Eye Contact

04/09/2013 11:54 am ET | Updated Jun 09, 2013

Dear Waldo,

I have a terrible problem I hope you can help me with. I'm a fairly quiet guy and I don't dress particularly flashy or anything. But I get pushed around and beaten up all the time. People say the reason they slug me or fling me around is that I keep staring at them. It's true. I love looking people right in the eye. Usually they look away but that's okay with me, I just keep looking right at them. Some people tending to me after they've knocked me to the ground report that they wouldn't have slugged me if I stared at their shirt or their feet or at their hat or something but why do I have to keep staring right into their eyes? What I want to know is how come most people have trouble looking each other in the eye?

Yours Truly,

Fed Up With Being Socked

Dear Fed Up,

I'm sorry that you keep getting beaten to a pulp and dragged about, but I must tell you I'm not surprised. Second only to those rabble-rousing genitals of ours, our eyeballs are the trickiest part of our bodies and can get us into horrible, horrible trouble if we're sloppy with them. When two sets of eyeballs make contact, it can be every bit as confusing and demanding as when two sets of genitals make contact, and it's clear to me that you could use some guidance in the eye contact area.

Fed Up, the difference between Eye-Contact and No-Eye-Contact is as big as the difference between, say, manslaughter and man's laughter. That is, it's quite big. It changes everything, particularly between people who do not know each other well. When eye-contact is made between strangers, it's as though some powerful cosmic switch has been thrown and on come your footlights, up goes your curtain, and like it or not, there you stand at center stage in the darkened theater of someone else's skull, alone in the spotlight and desperate for a line cue. The result for many people is some degree of flopsweat. We worry that we're being misinterpreted. That our physical flaws are being judged. That what we like about ourselves is not coming through.

In short, we worry that our act is not being bought.

Socializing is work, and many people want to get off stage as quickly as possible and plunge into the safety of their dressing rooms where the costume comes off, the make-up comes off, and the only judgments to consider are one's own.

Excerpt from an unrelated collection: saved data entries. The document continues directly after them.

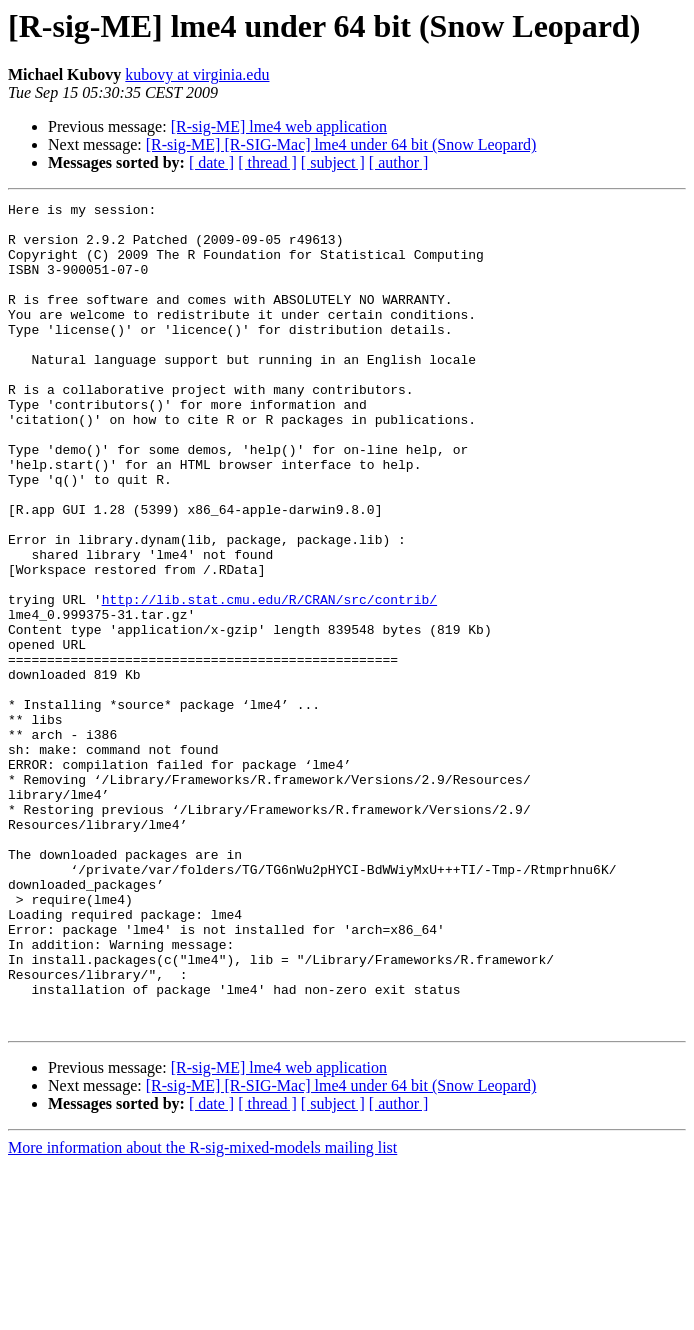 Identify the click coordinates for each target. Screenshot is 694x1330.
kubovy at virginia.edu (197, 74)
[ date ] (211, 162)
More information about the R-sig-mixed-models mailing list (202, 1312)
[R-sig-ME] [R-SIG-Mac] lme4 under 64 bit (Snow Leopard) (341, 144)
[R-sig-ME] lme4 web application (279, 126)
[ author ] (399, 162)
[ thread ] (267, 162)
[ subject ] (333, 162)
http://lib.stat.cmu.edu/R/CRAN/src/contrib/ (269, 680)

But you, Fed Up, you don't let your actors off stage. You just keep staring at them and staring at them. In my opinion, this is why you get punched so much. And so I offer you a few tips about eye-contact on this particular planet:

In the most primitive sense, eye contact is a power play. The one who looks away first is the weaker. The weaker is the loser. Losing is no fun. When you're having no fun, you simmer. People who are simmering are more likely to punch you in the nose than people who are not simmering.

If you are talking to a person, maintaining eye contact, even when the focus is forced and fake, runs no important risks and therefore is to be encouraged. However, maintaining eye contact with people you're not talking to runs all kinds of risks of misinterpretation because, thanks to evolution-in-progress, it may seem that you want to either eat them or mount them, both of which can result in you getting socked and dragged about and so forth.

And so, Fed Up, my thinking is that unless you're talking with someone, sustained eye contact is a good idea in one and only one other scenario: When you're gazing into the eyes of your lover. Long, languid staring into each other's eyes can be a great device for intense emotional connection, particularly while making love, but it does not come without problems. Because the moment will invariably arrive during the prolonged-deep-gaze when a question begins to take shape somewhere in the billowing love-mist and before you know it, there it is rapping on the door of your frontal lobe and hollering inside: Anybody know how long this gazing thing is supposed to go on?

And now panic, because the notion of laughing has occurred to you during this tender moment. You frantically scan your options:

A. Plunge immediately into a deep kiss and keep kissing until need for oxygen seems like a refreshing distraction;

B. Fake a coughing fit that leads you into a tying of shoes which leads you into a fake back spasm which leads you into getting more comfortable with lies of any kind;

C. Keep the love-gaze going in hopes that your lover will eventually need food;

D. Tighten your eyelids in order to look more dreamy, but also in case your true thoughts happen to be moving slowly just below your pupils like a ESPN chyron;

E. Aww, to hell with it. Just do whatever you do and hope for the best, keeping in mind that staring into your eyes was probably no picnic for your partner either.

Rule of thumb on Earth: Do Not Stare Too Long Into The Eyes Of Anything Except Maybe Fish.

Fed Up, I hope this offers some guidance. Good luck.